Except that any such mask appears to be disappearing throughout most of the United States, according to a new study. Where the climatic thermostat is stable, the ratio of record highs to lows should be about even. That 2:1 ratio of highs to lows means that “climate change is making itself felt in terms of day-to-day weather,” concludes the study’s lead author, Gerald Meehl of the National Center for Atmospheric Research in Boulder, Colo. And, he adds, “The ways these records are being broken show how our climate is already shifting.”
It’s something that Guy Walton of the Atlanta-based Weather Channel suspected, a while back, based on recent record-temperature data. So when Meehl stopped by the television station to give a lecture on climate change to the station’s meteorologists, Walton asked him why, since at least 2000, record highs had become twice as common as record lows.
Meehl had no idea. Before long he, Walton and others were analyzing several million temperature readings that had been gleaned since around 1950 — data from some 1,800 weather stations across the continental United States.
The 2:1 ratio that Walton turned up proved real, the researchers now confirm in a paper that’s due to appear in Geophysical Research Letters. And the trend stems from a paucity of record lows, not a stunning increase in record highs. In other words, a disproportionate amount of the excess warming is taking place at night — a finding that Meehl notes is consistent with modeling data on temperature trends expected in a warming world. (Moreover, Meehl points out, U.S. weather-monitoring stations have been recording warmer minimum temperatures over most of the last few decades, irrespective of whether they broke any records.)

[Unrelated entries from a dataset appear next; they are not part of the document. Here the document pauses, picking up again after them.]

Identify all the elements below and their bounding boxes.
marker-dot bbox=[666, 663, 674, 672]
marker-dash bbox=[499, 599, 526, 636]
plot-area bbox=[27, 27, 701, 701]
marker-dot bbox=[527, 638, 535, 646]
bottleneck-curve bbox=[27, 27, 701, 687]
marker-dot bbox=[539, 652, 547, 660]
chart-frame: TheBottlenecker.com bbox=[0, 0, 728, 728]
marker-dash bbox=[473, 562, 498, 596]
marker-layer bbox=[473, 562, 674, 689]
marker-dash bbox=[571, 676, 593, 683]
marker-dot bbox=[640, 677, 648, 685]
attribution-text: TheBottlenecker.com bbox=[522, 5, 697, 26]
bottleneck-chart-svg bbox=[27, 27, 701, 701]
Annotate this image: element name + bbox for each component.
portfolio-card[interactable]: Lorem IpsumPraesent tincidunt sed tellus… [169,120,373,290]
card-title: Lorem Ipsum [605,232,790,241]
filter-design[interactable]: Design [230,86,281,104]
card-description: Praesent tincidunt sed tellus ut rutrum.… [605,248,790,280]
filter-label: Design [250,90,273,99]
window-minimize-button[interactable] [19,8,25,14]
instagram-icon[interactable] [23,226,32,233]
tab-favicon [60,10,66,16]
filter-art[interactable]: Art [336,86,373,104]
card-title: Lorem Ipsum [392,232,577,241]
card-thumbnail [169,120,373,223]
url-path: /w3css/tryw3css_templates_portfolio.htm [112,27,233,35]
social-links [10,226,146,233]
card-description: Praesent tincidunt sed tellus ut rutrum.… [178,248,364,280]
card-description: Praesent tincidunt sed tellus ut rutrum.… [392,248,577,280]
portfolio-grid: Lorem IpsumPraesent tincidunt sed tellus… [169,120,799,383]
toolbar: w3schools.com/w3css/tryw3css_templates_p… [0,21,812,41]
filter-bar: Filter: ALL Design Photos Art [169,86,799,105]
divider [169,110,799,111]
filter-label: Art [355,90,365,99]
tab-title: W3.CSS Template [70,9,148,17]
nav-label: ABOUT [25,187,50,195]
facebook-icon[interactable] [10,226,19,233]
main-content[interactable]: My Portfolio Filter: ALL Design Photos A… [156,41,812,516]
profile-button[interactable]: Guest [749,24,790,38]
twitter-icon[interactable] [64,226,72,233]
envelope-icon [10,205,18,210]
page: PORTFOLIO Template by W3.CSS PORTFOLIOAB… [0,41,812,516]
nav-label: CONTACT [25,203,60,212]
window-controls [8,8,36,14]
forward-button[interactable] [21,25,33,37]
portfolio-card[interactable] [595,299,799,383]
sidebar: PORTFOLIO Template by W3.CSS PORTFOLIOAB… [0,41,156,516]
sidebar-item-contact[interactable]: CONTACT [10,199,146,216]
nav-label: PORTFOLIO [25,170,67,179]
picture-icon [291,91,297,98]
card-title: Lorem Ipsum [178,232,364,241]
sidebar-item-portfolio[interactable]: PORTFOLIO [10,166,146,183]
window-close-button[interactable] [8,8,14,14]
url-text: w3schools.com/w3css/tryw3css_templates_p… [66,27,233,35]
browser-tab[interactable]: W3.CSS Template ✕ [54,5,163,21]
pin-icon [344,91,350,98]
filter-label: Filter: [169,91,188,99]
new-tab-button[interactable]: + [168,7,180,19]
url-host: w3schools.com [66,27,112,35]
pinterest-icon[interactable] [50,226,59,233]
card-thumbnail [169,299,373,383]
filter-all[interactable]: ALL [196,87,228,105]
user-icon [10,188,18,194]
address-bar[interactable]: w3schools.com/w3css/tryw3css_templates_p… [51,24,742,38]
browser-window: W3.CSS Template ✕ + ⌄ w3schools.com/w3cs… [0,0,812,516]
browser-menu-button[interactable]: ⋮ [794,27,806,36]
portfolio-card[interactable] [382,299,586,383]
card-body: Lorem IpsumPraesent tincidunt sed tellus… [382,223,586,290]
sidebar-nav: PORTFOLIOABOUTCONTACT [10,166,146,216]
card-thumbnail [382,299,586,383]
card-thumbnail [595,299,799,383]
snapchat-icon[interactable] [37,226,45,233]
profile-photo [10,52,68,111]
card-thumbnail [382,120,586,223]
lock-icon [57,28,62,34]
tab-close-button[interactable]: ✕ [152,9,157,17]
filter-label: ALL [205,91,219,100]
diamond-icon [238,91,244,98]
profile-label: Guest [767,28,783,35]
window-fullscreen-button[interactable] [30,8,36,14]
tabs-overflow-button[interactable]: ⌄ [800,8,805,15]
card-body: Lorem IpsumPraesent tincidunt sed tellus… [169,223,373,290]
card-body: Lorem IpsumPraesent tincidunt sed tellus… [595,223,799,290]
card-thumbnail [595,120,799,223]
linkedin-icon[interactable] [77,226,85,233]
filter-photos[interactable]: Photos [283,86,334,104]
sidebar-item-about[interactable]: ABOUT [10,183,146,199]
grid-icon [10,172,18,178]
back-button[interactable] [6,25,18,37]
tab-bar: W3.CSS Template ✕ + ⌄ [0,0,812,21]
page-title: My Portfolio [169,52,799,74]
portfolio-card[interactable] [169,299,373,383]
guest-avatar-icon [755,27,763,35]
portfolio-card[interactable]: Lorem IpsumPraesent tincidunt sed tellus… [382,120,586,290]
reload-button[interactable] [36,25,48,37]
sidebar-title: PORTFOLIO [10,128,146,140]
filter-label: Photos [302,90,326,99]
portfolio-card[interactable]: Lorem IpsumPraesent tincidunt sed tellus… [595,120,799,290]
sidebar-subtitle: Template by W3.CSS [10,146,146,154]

During mid-century, the number of record U.S. temps were about evenly distributed between highs and lows. During the 1960s, record lows were slightly more common. But since the 1970s, daily temperatures have definitely been trending towards an excess of new highs.
Data from half a world away exhibit a similar trend. “We found out about a study being done in Australia, sort of in parallel with ours,” Meehl says. There too, scientists turned up a roughly 2:1 ratio of record highs to lows.
Much of the new U.S. paper focused on a statistical point: something known as 1/n, where “n” stands for the number of years that temperatures have been recorded at a given monitoring station.
So the first year amounts to 1/1 — or 100 percent. With no previous data to compare a day’s temperatures against, 100 percent of readings will constitute “record” values. But by year two, if climate is stable, you’ll have one-over-two; so you’d expect half as many records highs. The year after that, just one-third of days should constitute a record.
Now, after logging 60 years of data, each weather station should turn up only about six record temps per year. But “we’re seeing proportionately more record highs and record lows — by about a factor of two,” Meehl says. Indeed, this year isn’t over yet, but through September the 1,800 monitoring stations have already logged 11,711 new highs and 7,449 new lows. So they’re on track to average 14 new temperature records a piece, this year.
And down the road? Meehl’s team modeled what we might expect decades from now, based on a mid-range projection of likely greenhouse-gas emissions and climate warming. This exercise, meant to be illustrative, not truly predictive, indicated that as warming continues to increase, the ratio of record highs to lows will grow — significantly. Think 8:1 by mid-century; 20:1 by 2100.
One surprise: “When we started doing this modeling, I thought that by the end of the century everything was going to be so warm that record low temperatures would disappear,” Meehl recalls. Not so, if the models can be believed. Even then, he says, “on average, you’d still see the occasional record cold snap.”